Here the columns are renamed for easy python use. The units and descriptions are saved in the units variable.

In [None]:
raw_dataset.rename(columns={'wind speed [m/s]':'ws [m/s]'}, inplace=True)
raw_dataset.rename(columns={'ki  [1:closed 0:open]':'ki [1:closed 0:open]'}, inplace=True)
feature_info = {}
new_cols = []
plugs = []
windows = []
lights = []
occ = []
temp = []
hum = []
for col in raw_dataset.columns:
  name, unit = col.split(' ', 1)                       
  feature_info[name] = unit
  if unit == '[C]' and name != 'tempOut':
    new_cols.append(name + '_temp')
    temp.append(name + '_temp')
  elif unit == '[%]' and name != 'rh':
    new_cols.append(name + '_hum')
    hum.append(name + '_hum')
  elif unit == '[W]':
    new_cols.append(name + '_plug')
    plugs.append(name + '_plug')
  elif unit == '[1:closed 0:open]':
    new_cols.append(name + '_window')
    windows.append(name + '_window')
  elif unit == '[0:off 1:on]':
    new_cols.append(name + '_light')
    lights.append(name + '_light')
  elif unit == '[0:vacant 1:occupied]':
    new_cols.append(name + '_occ')
    occ.append(name + '_occ')
  else:
    new_cols.append(name)


raw_dataset.columns = new_cols

In [None]:
continuous = ['tempOut', 'Wind', 'rh', 'gh', 'ws', 'plug_average', 'indoor_temp', 'indoor_humidity']
window_states = ['o1_1_window', 'o1_2_window', 'o1_3_window', 'o1_4_window', 'o2_1_window', 'o2_2_window',
                 'o3_1_window', 'o3_2_window', 'o3_3_window', 'o3_4_window', 'o4_1_window', 'o4_2_window',
                 'mr_1_window', 'mr_2_window', 'mr_3_window', 'mr_4_window', 'mr_5_window', 'mr_6_window']
state = ['occupancy', 'window_state', 'light_state']

In [None]:
raw_dataset[window_states].hist(figsize=(10,10))

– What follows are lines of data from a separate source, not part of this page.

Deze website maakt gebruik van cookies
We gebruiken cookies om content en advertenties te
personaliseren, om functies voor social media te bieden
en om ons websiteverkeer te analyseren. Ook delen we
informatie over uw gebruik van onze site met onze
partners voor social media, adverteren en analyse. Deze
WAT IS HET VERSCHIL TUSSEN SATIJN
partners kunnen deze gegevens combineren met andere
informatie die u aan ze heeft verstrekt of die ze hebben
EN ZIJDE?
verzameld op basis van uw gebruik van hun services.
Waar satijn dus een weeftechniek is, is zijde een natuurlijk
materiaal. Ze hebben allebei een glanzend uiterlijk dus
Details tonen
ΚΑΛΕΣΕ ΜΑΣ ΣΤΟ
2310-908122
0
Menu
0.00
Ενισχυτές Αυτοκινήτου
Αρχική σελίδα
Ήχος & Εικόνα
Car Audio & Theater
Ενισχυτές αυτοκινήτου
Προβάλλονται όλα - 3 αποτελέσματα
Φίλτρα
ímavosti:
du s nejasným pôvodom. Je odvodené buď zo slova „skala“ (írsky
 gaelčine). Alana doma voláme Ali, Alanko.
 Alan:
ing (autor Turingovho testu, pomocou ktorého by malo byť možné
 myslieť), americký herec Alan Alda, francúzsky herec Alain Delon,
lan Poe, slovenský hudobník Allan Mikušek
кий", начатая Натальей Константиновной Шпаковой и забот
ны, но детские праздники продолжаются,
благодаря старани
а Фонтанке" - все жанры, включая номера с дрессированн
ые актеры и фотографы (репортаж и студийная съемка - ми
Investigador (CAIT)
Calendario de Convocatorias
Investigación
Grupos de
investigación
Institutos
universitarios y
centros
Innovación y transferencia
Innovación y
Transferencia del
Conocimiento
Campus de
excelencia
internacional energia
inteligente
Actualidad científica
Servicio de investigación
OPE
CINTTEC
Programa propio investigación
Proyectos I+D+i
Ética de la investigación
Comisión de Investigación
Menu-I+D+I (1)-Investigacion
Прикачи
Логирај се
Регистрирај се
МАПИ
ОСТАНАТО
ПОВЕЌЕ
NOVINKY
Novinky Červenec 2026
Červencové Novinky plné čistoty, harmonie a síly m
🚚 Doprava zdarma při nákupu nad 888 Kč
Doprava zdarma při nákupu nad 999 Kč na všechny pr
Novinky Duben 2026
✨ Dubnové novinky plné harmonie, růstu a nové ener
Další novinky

Window state is predominantly closed. And when combined window states are closed at all times. Look at chaning window state per room.

In [None]:
raw_dataset.head(10)

In [None]:
occ

In [None]:
raw_dataset['plug_average'] = raw_dataset[plugs].mean(axis=1)

In [None]:
raw_dataset['indoor_temp'] = raw_dataset[temp].mean(axis=1)

In [None]:
raw_dataset['occupancy'] = raw_dataset[occ].any(axis=1).astype(int)

In [None]:
raw_dataset['window_state'] = raw_dataset[windows].any(axis=1).astype(int)

In [None]:
raw_dataset['light_state'] = raw_dataset[lights].any(axis=1).astype(int)

In [None]:
raw_dataset['indoor_humidity'] = raw_dataset[hum].mean(axis=1)

In [None]:
raw_dataset.head()

In [None]:
clean_dataset = raw_dataset.drop(occ+windows+lights+temp+hum+plugs, axis=1)

In [None]:
clean_dataset.to_csv(path + 'clean_data/clean_data.csv', index=True)

In [None]:
clean_dataset.head()

Notes on dataset.



*   Occupancy on 15 minute time interval Wind Direction on 1 hour. Use linear interpolation between hours to fill missing data. Another option would be to use occupancy in the past hour.
*   Best to match the power load for the building format to maximize usable data.
*  May be useful to use total Equipment power for the building a predicted value.



In [None]:
# plot the scatter matrix
feature_names = raw_dataset.columns
m = len(raw_dataset.columns) - 1
fig = px.scatter_matrix(raw_dataset, dimensions=feature_names)

fig.update_layout(width=m * 100,
                  height = m * 100,
                  margin=dict(l=0, r=0, t=0, b=0))

fig.show()

In [None]:
raw_dataset.boxplot()

In [None]:
import seaborn as sns
import matplotlib.pyplot as plt
corr = clean_dataset.corr()

# Generate a mask for the upper triangle
mask = np.triu(np.ones_like(corr, dtype=bool))

# Set up the matplotlib figure
f, ax = plt.subplots(figsize=(11, 9))

# Generate a custom diverging colormap
cmap = sns.diverging_palette(230, 20, as_cmap=True)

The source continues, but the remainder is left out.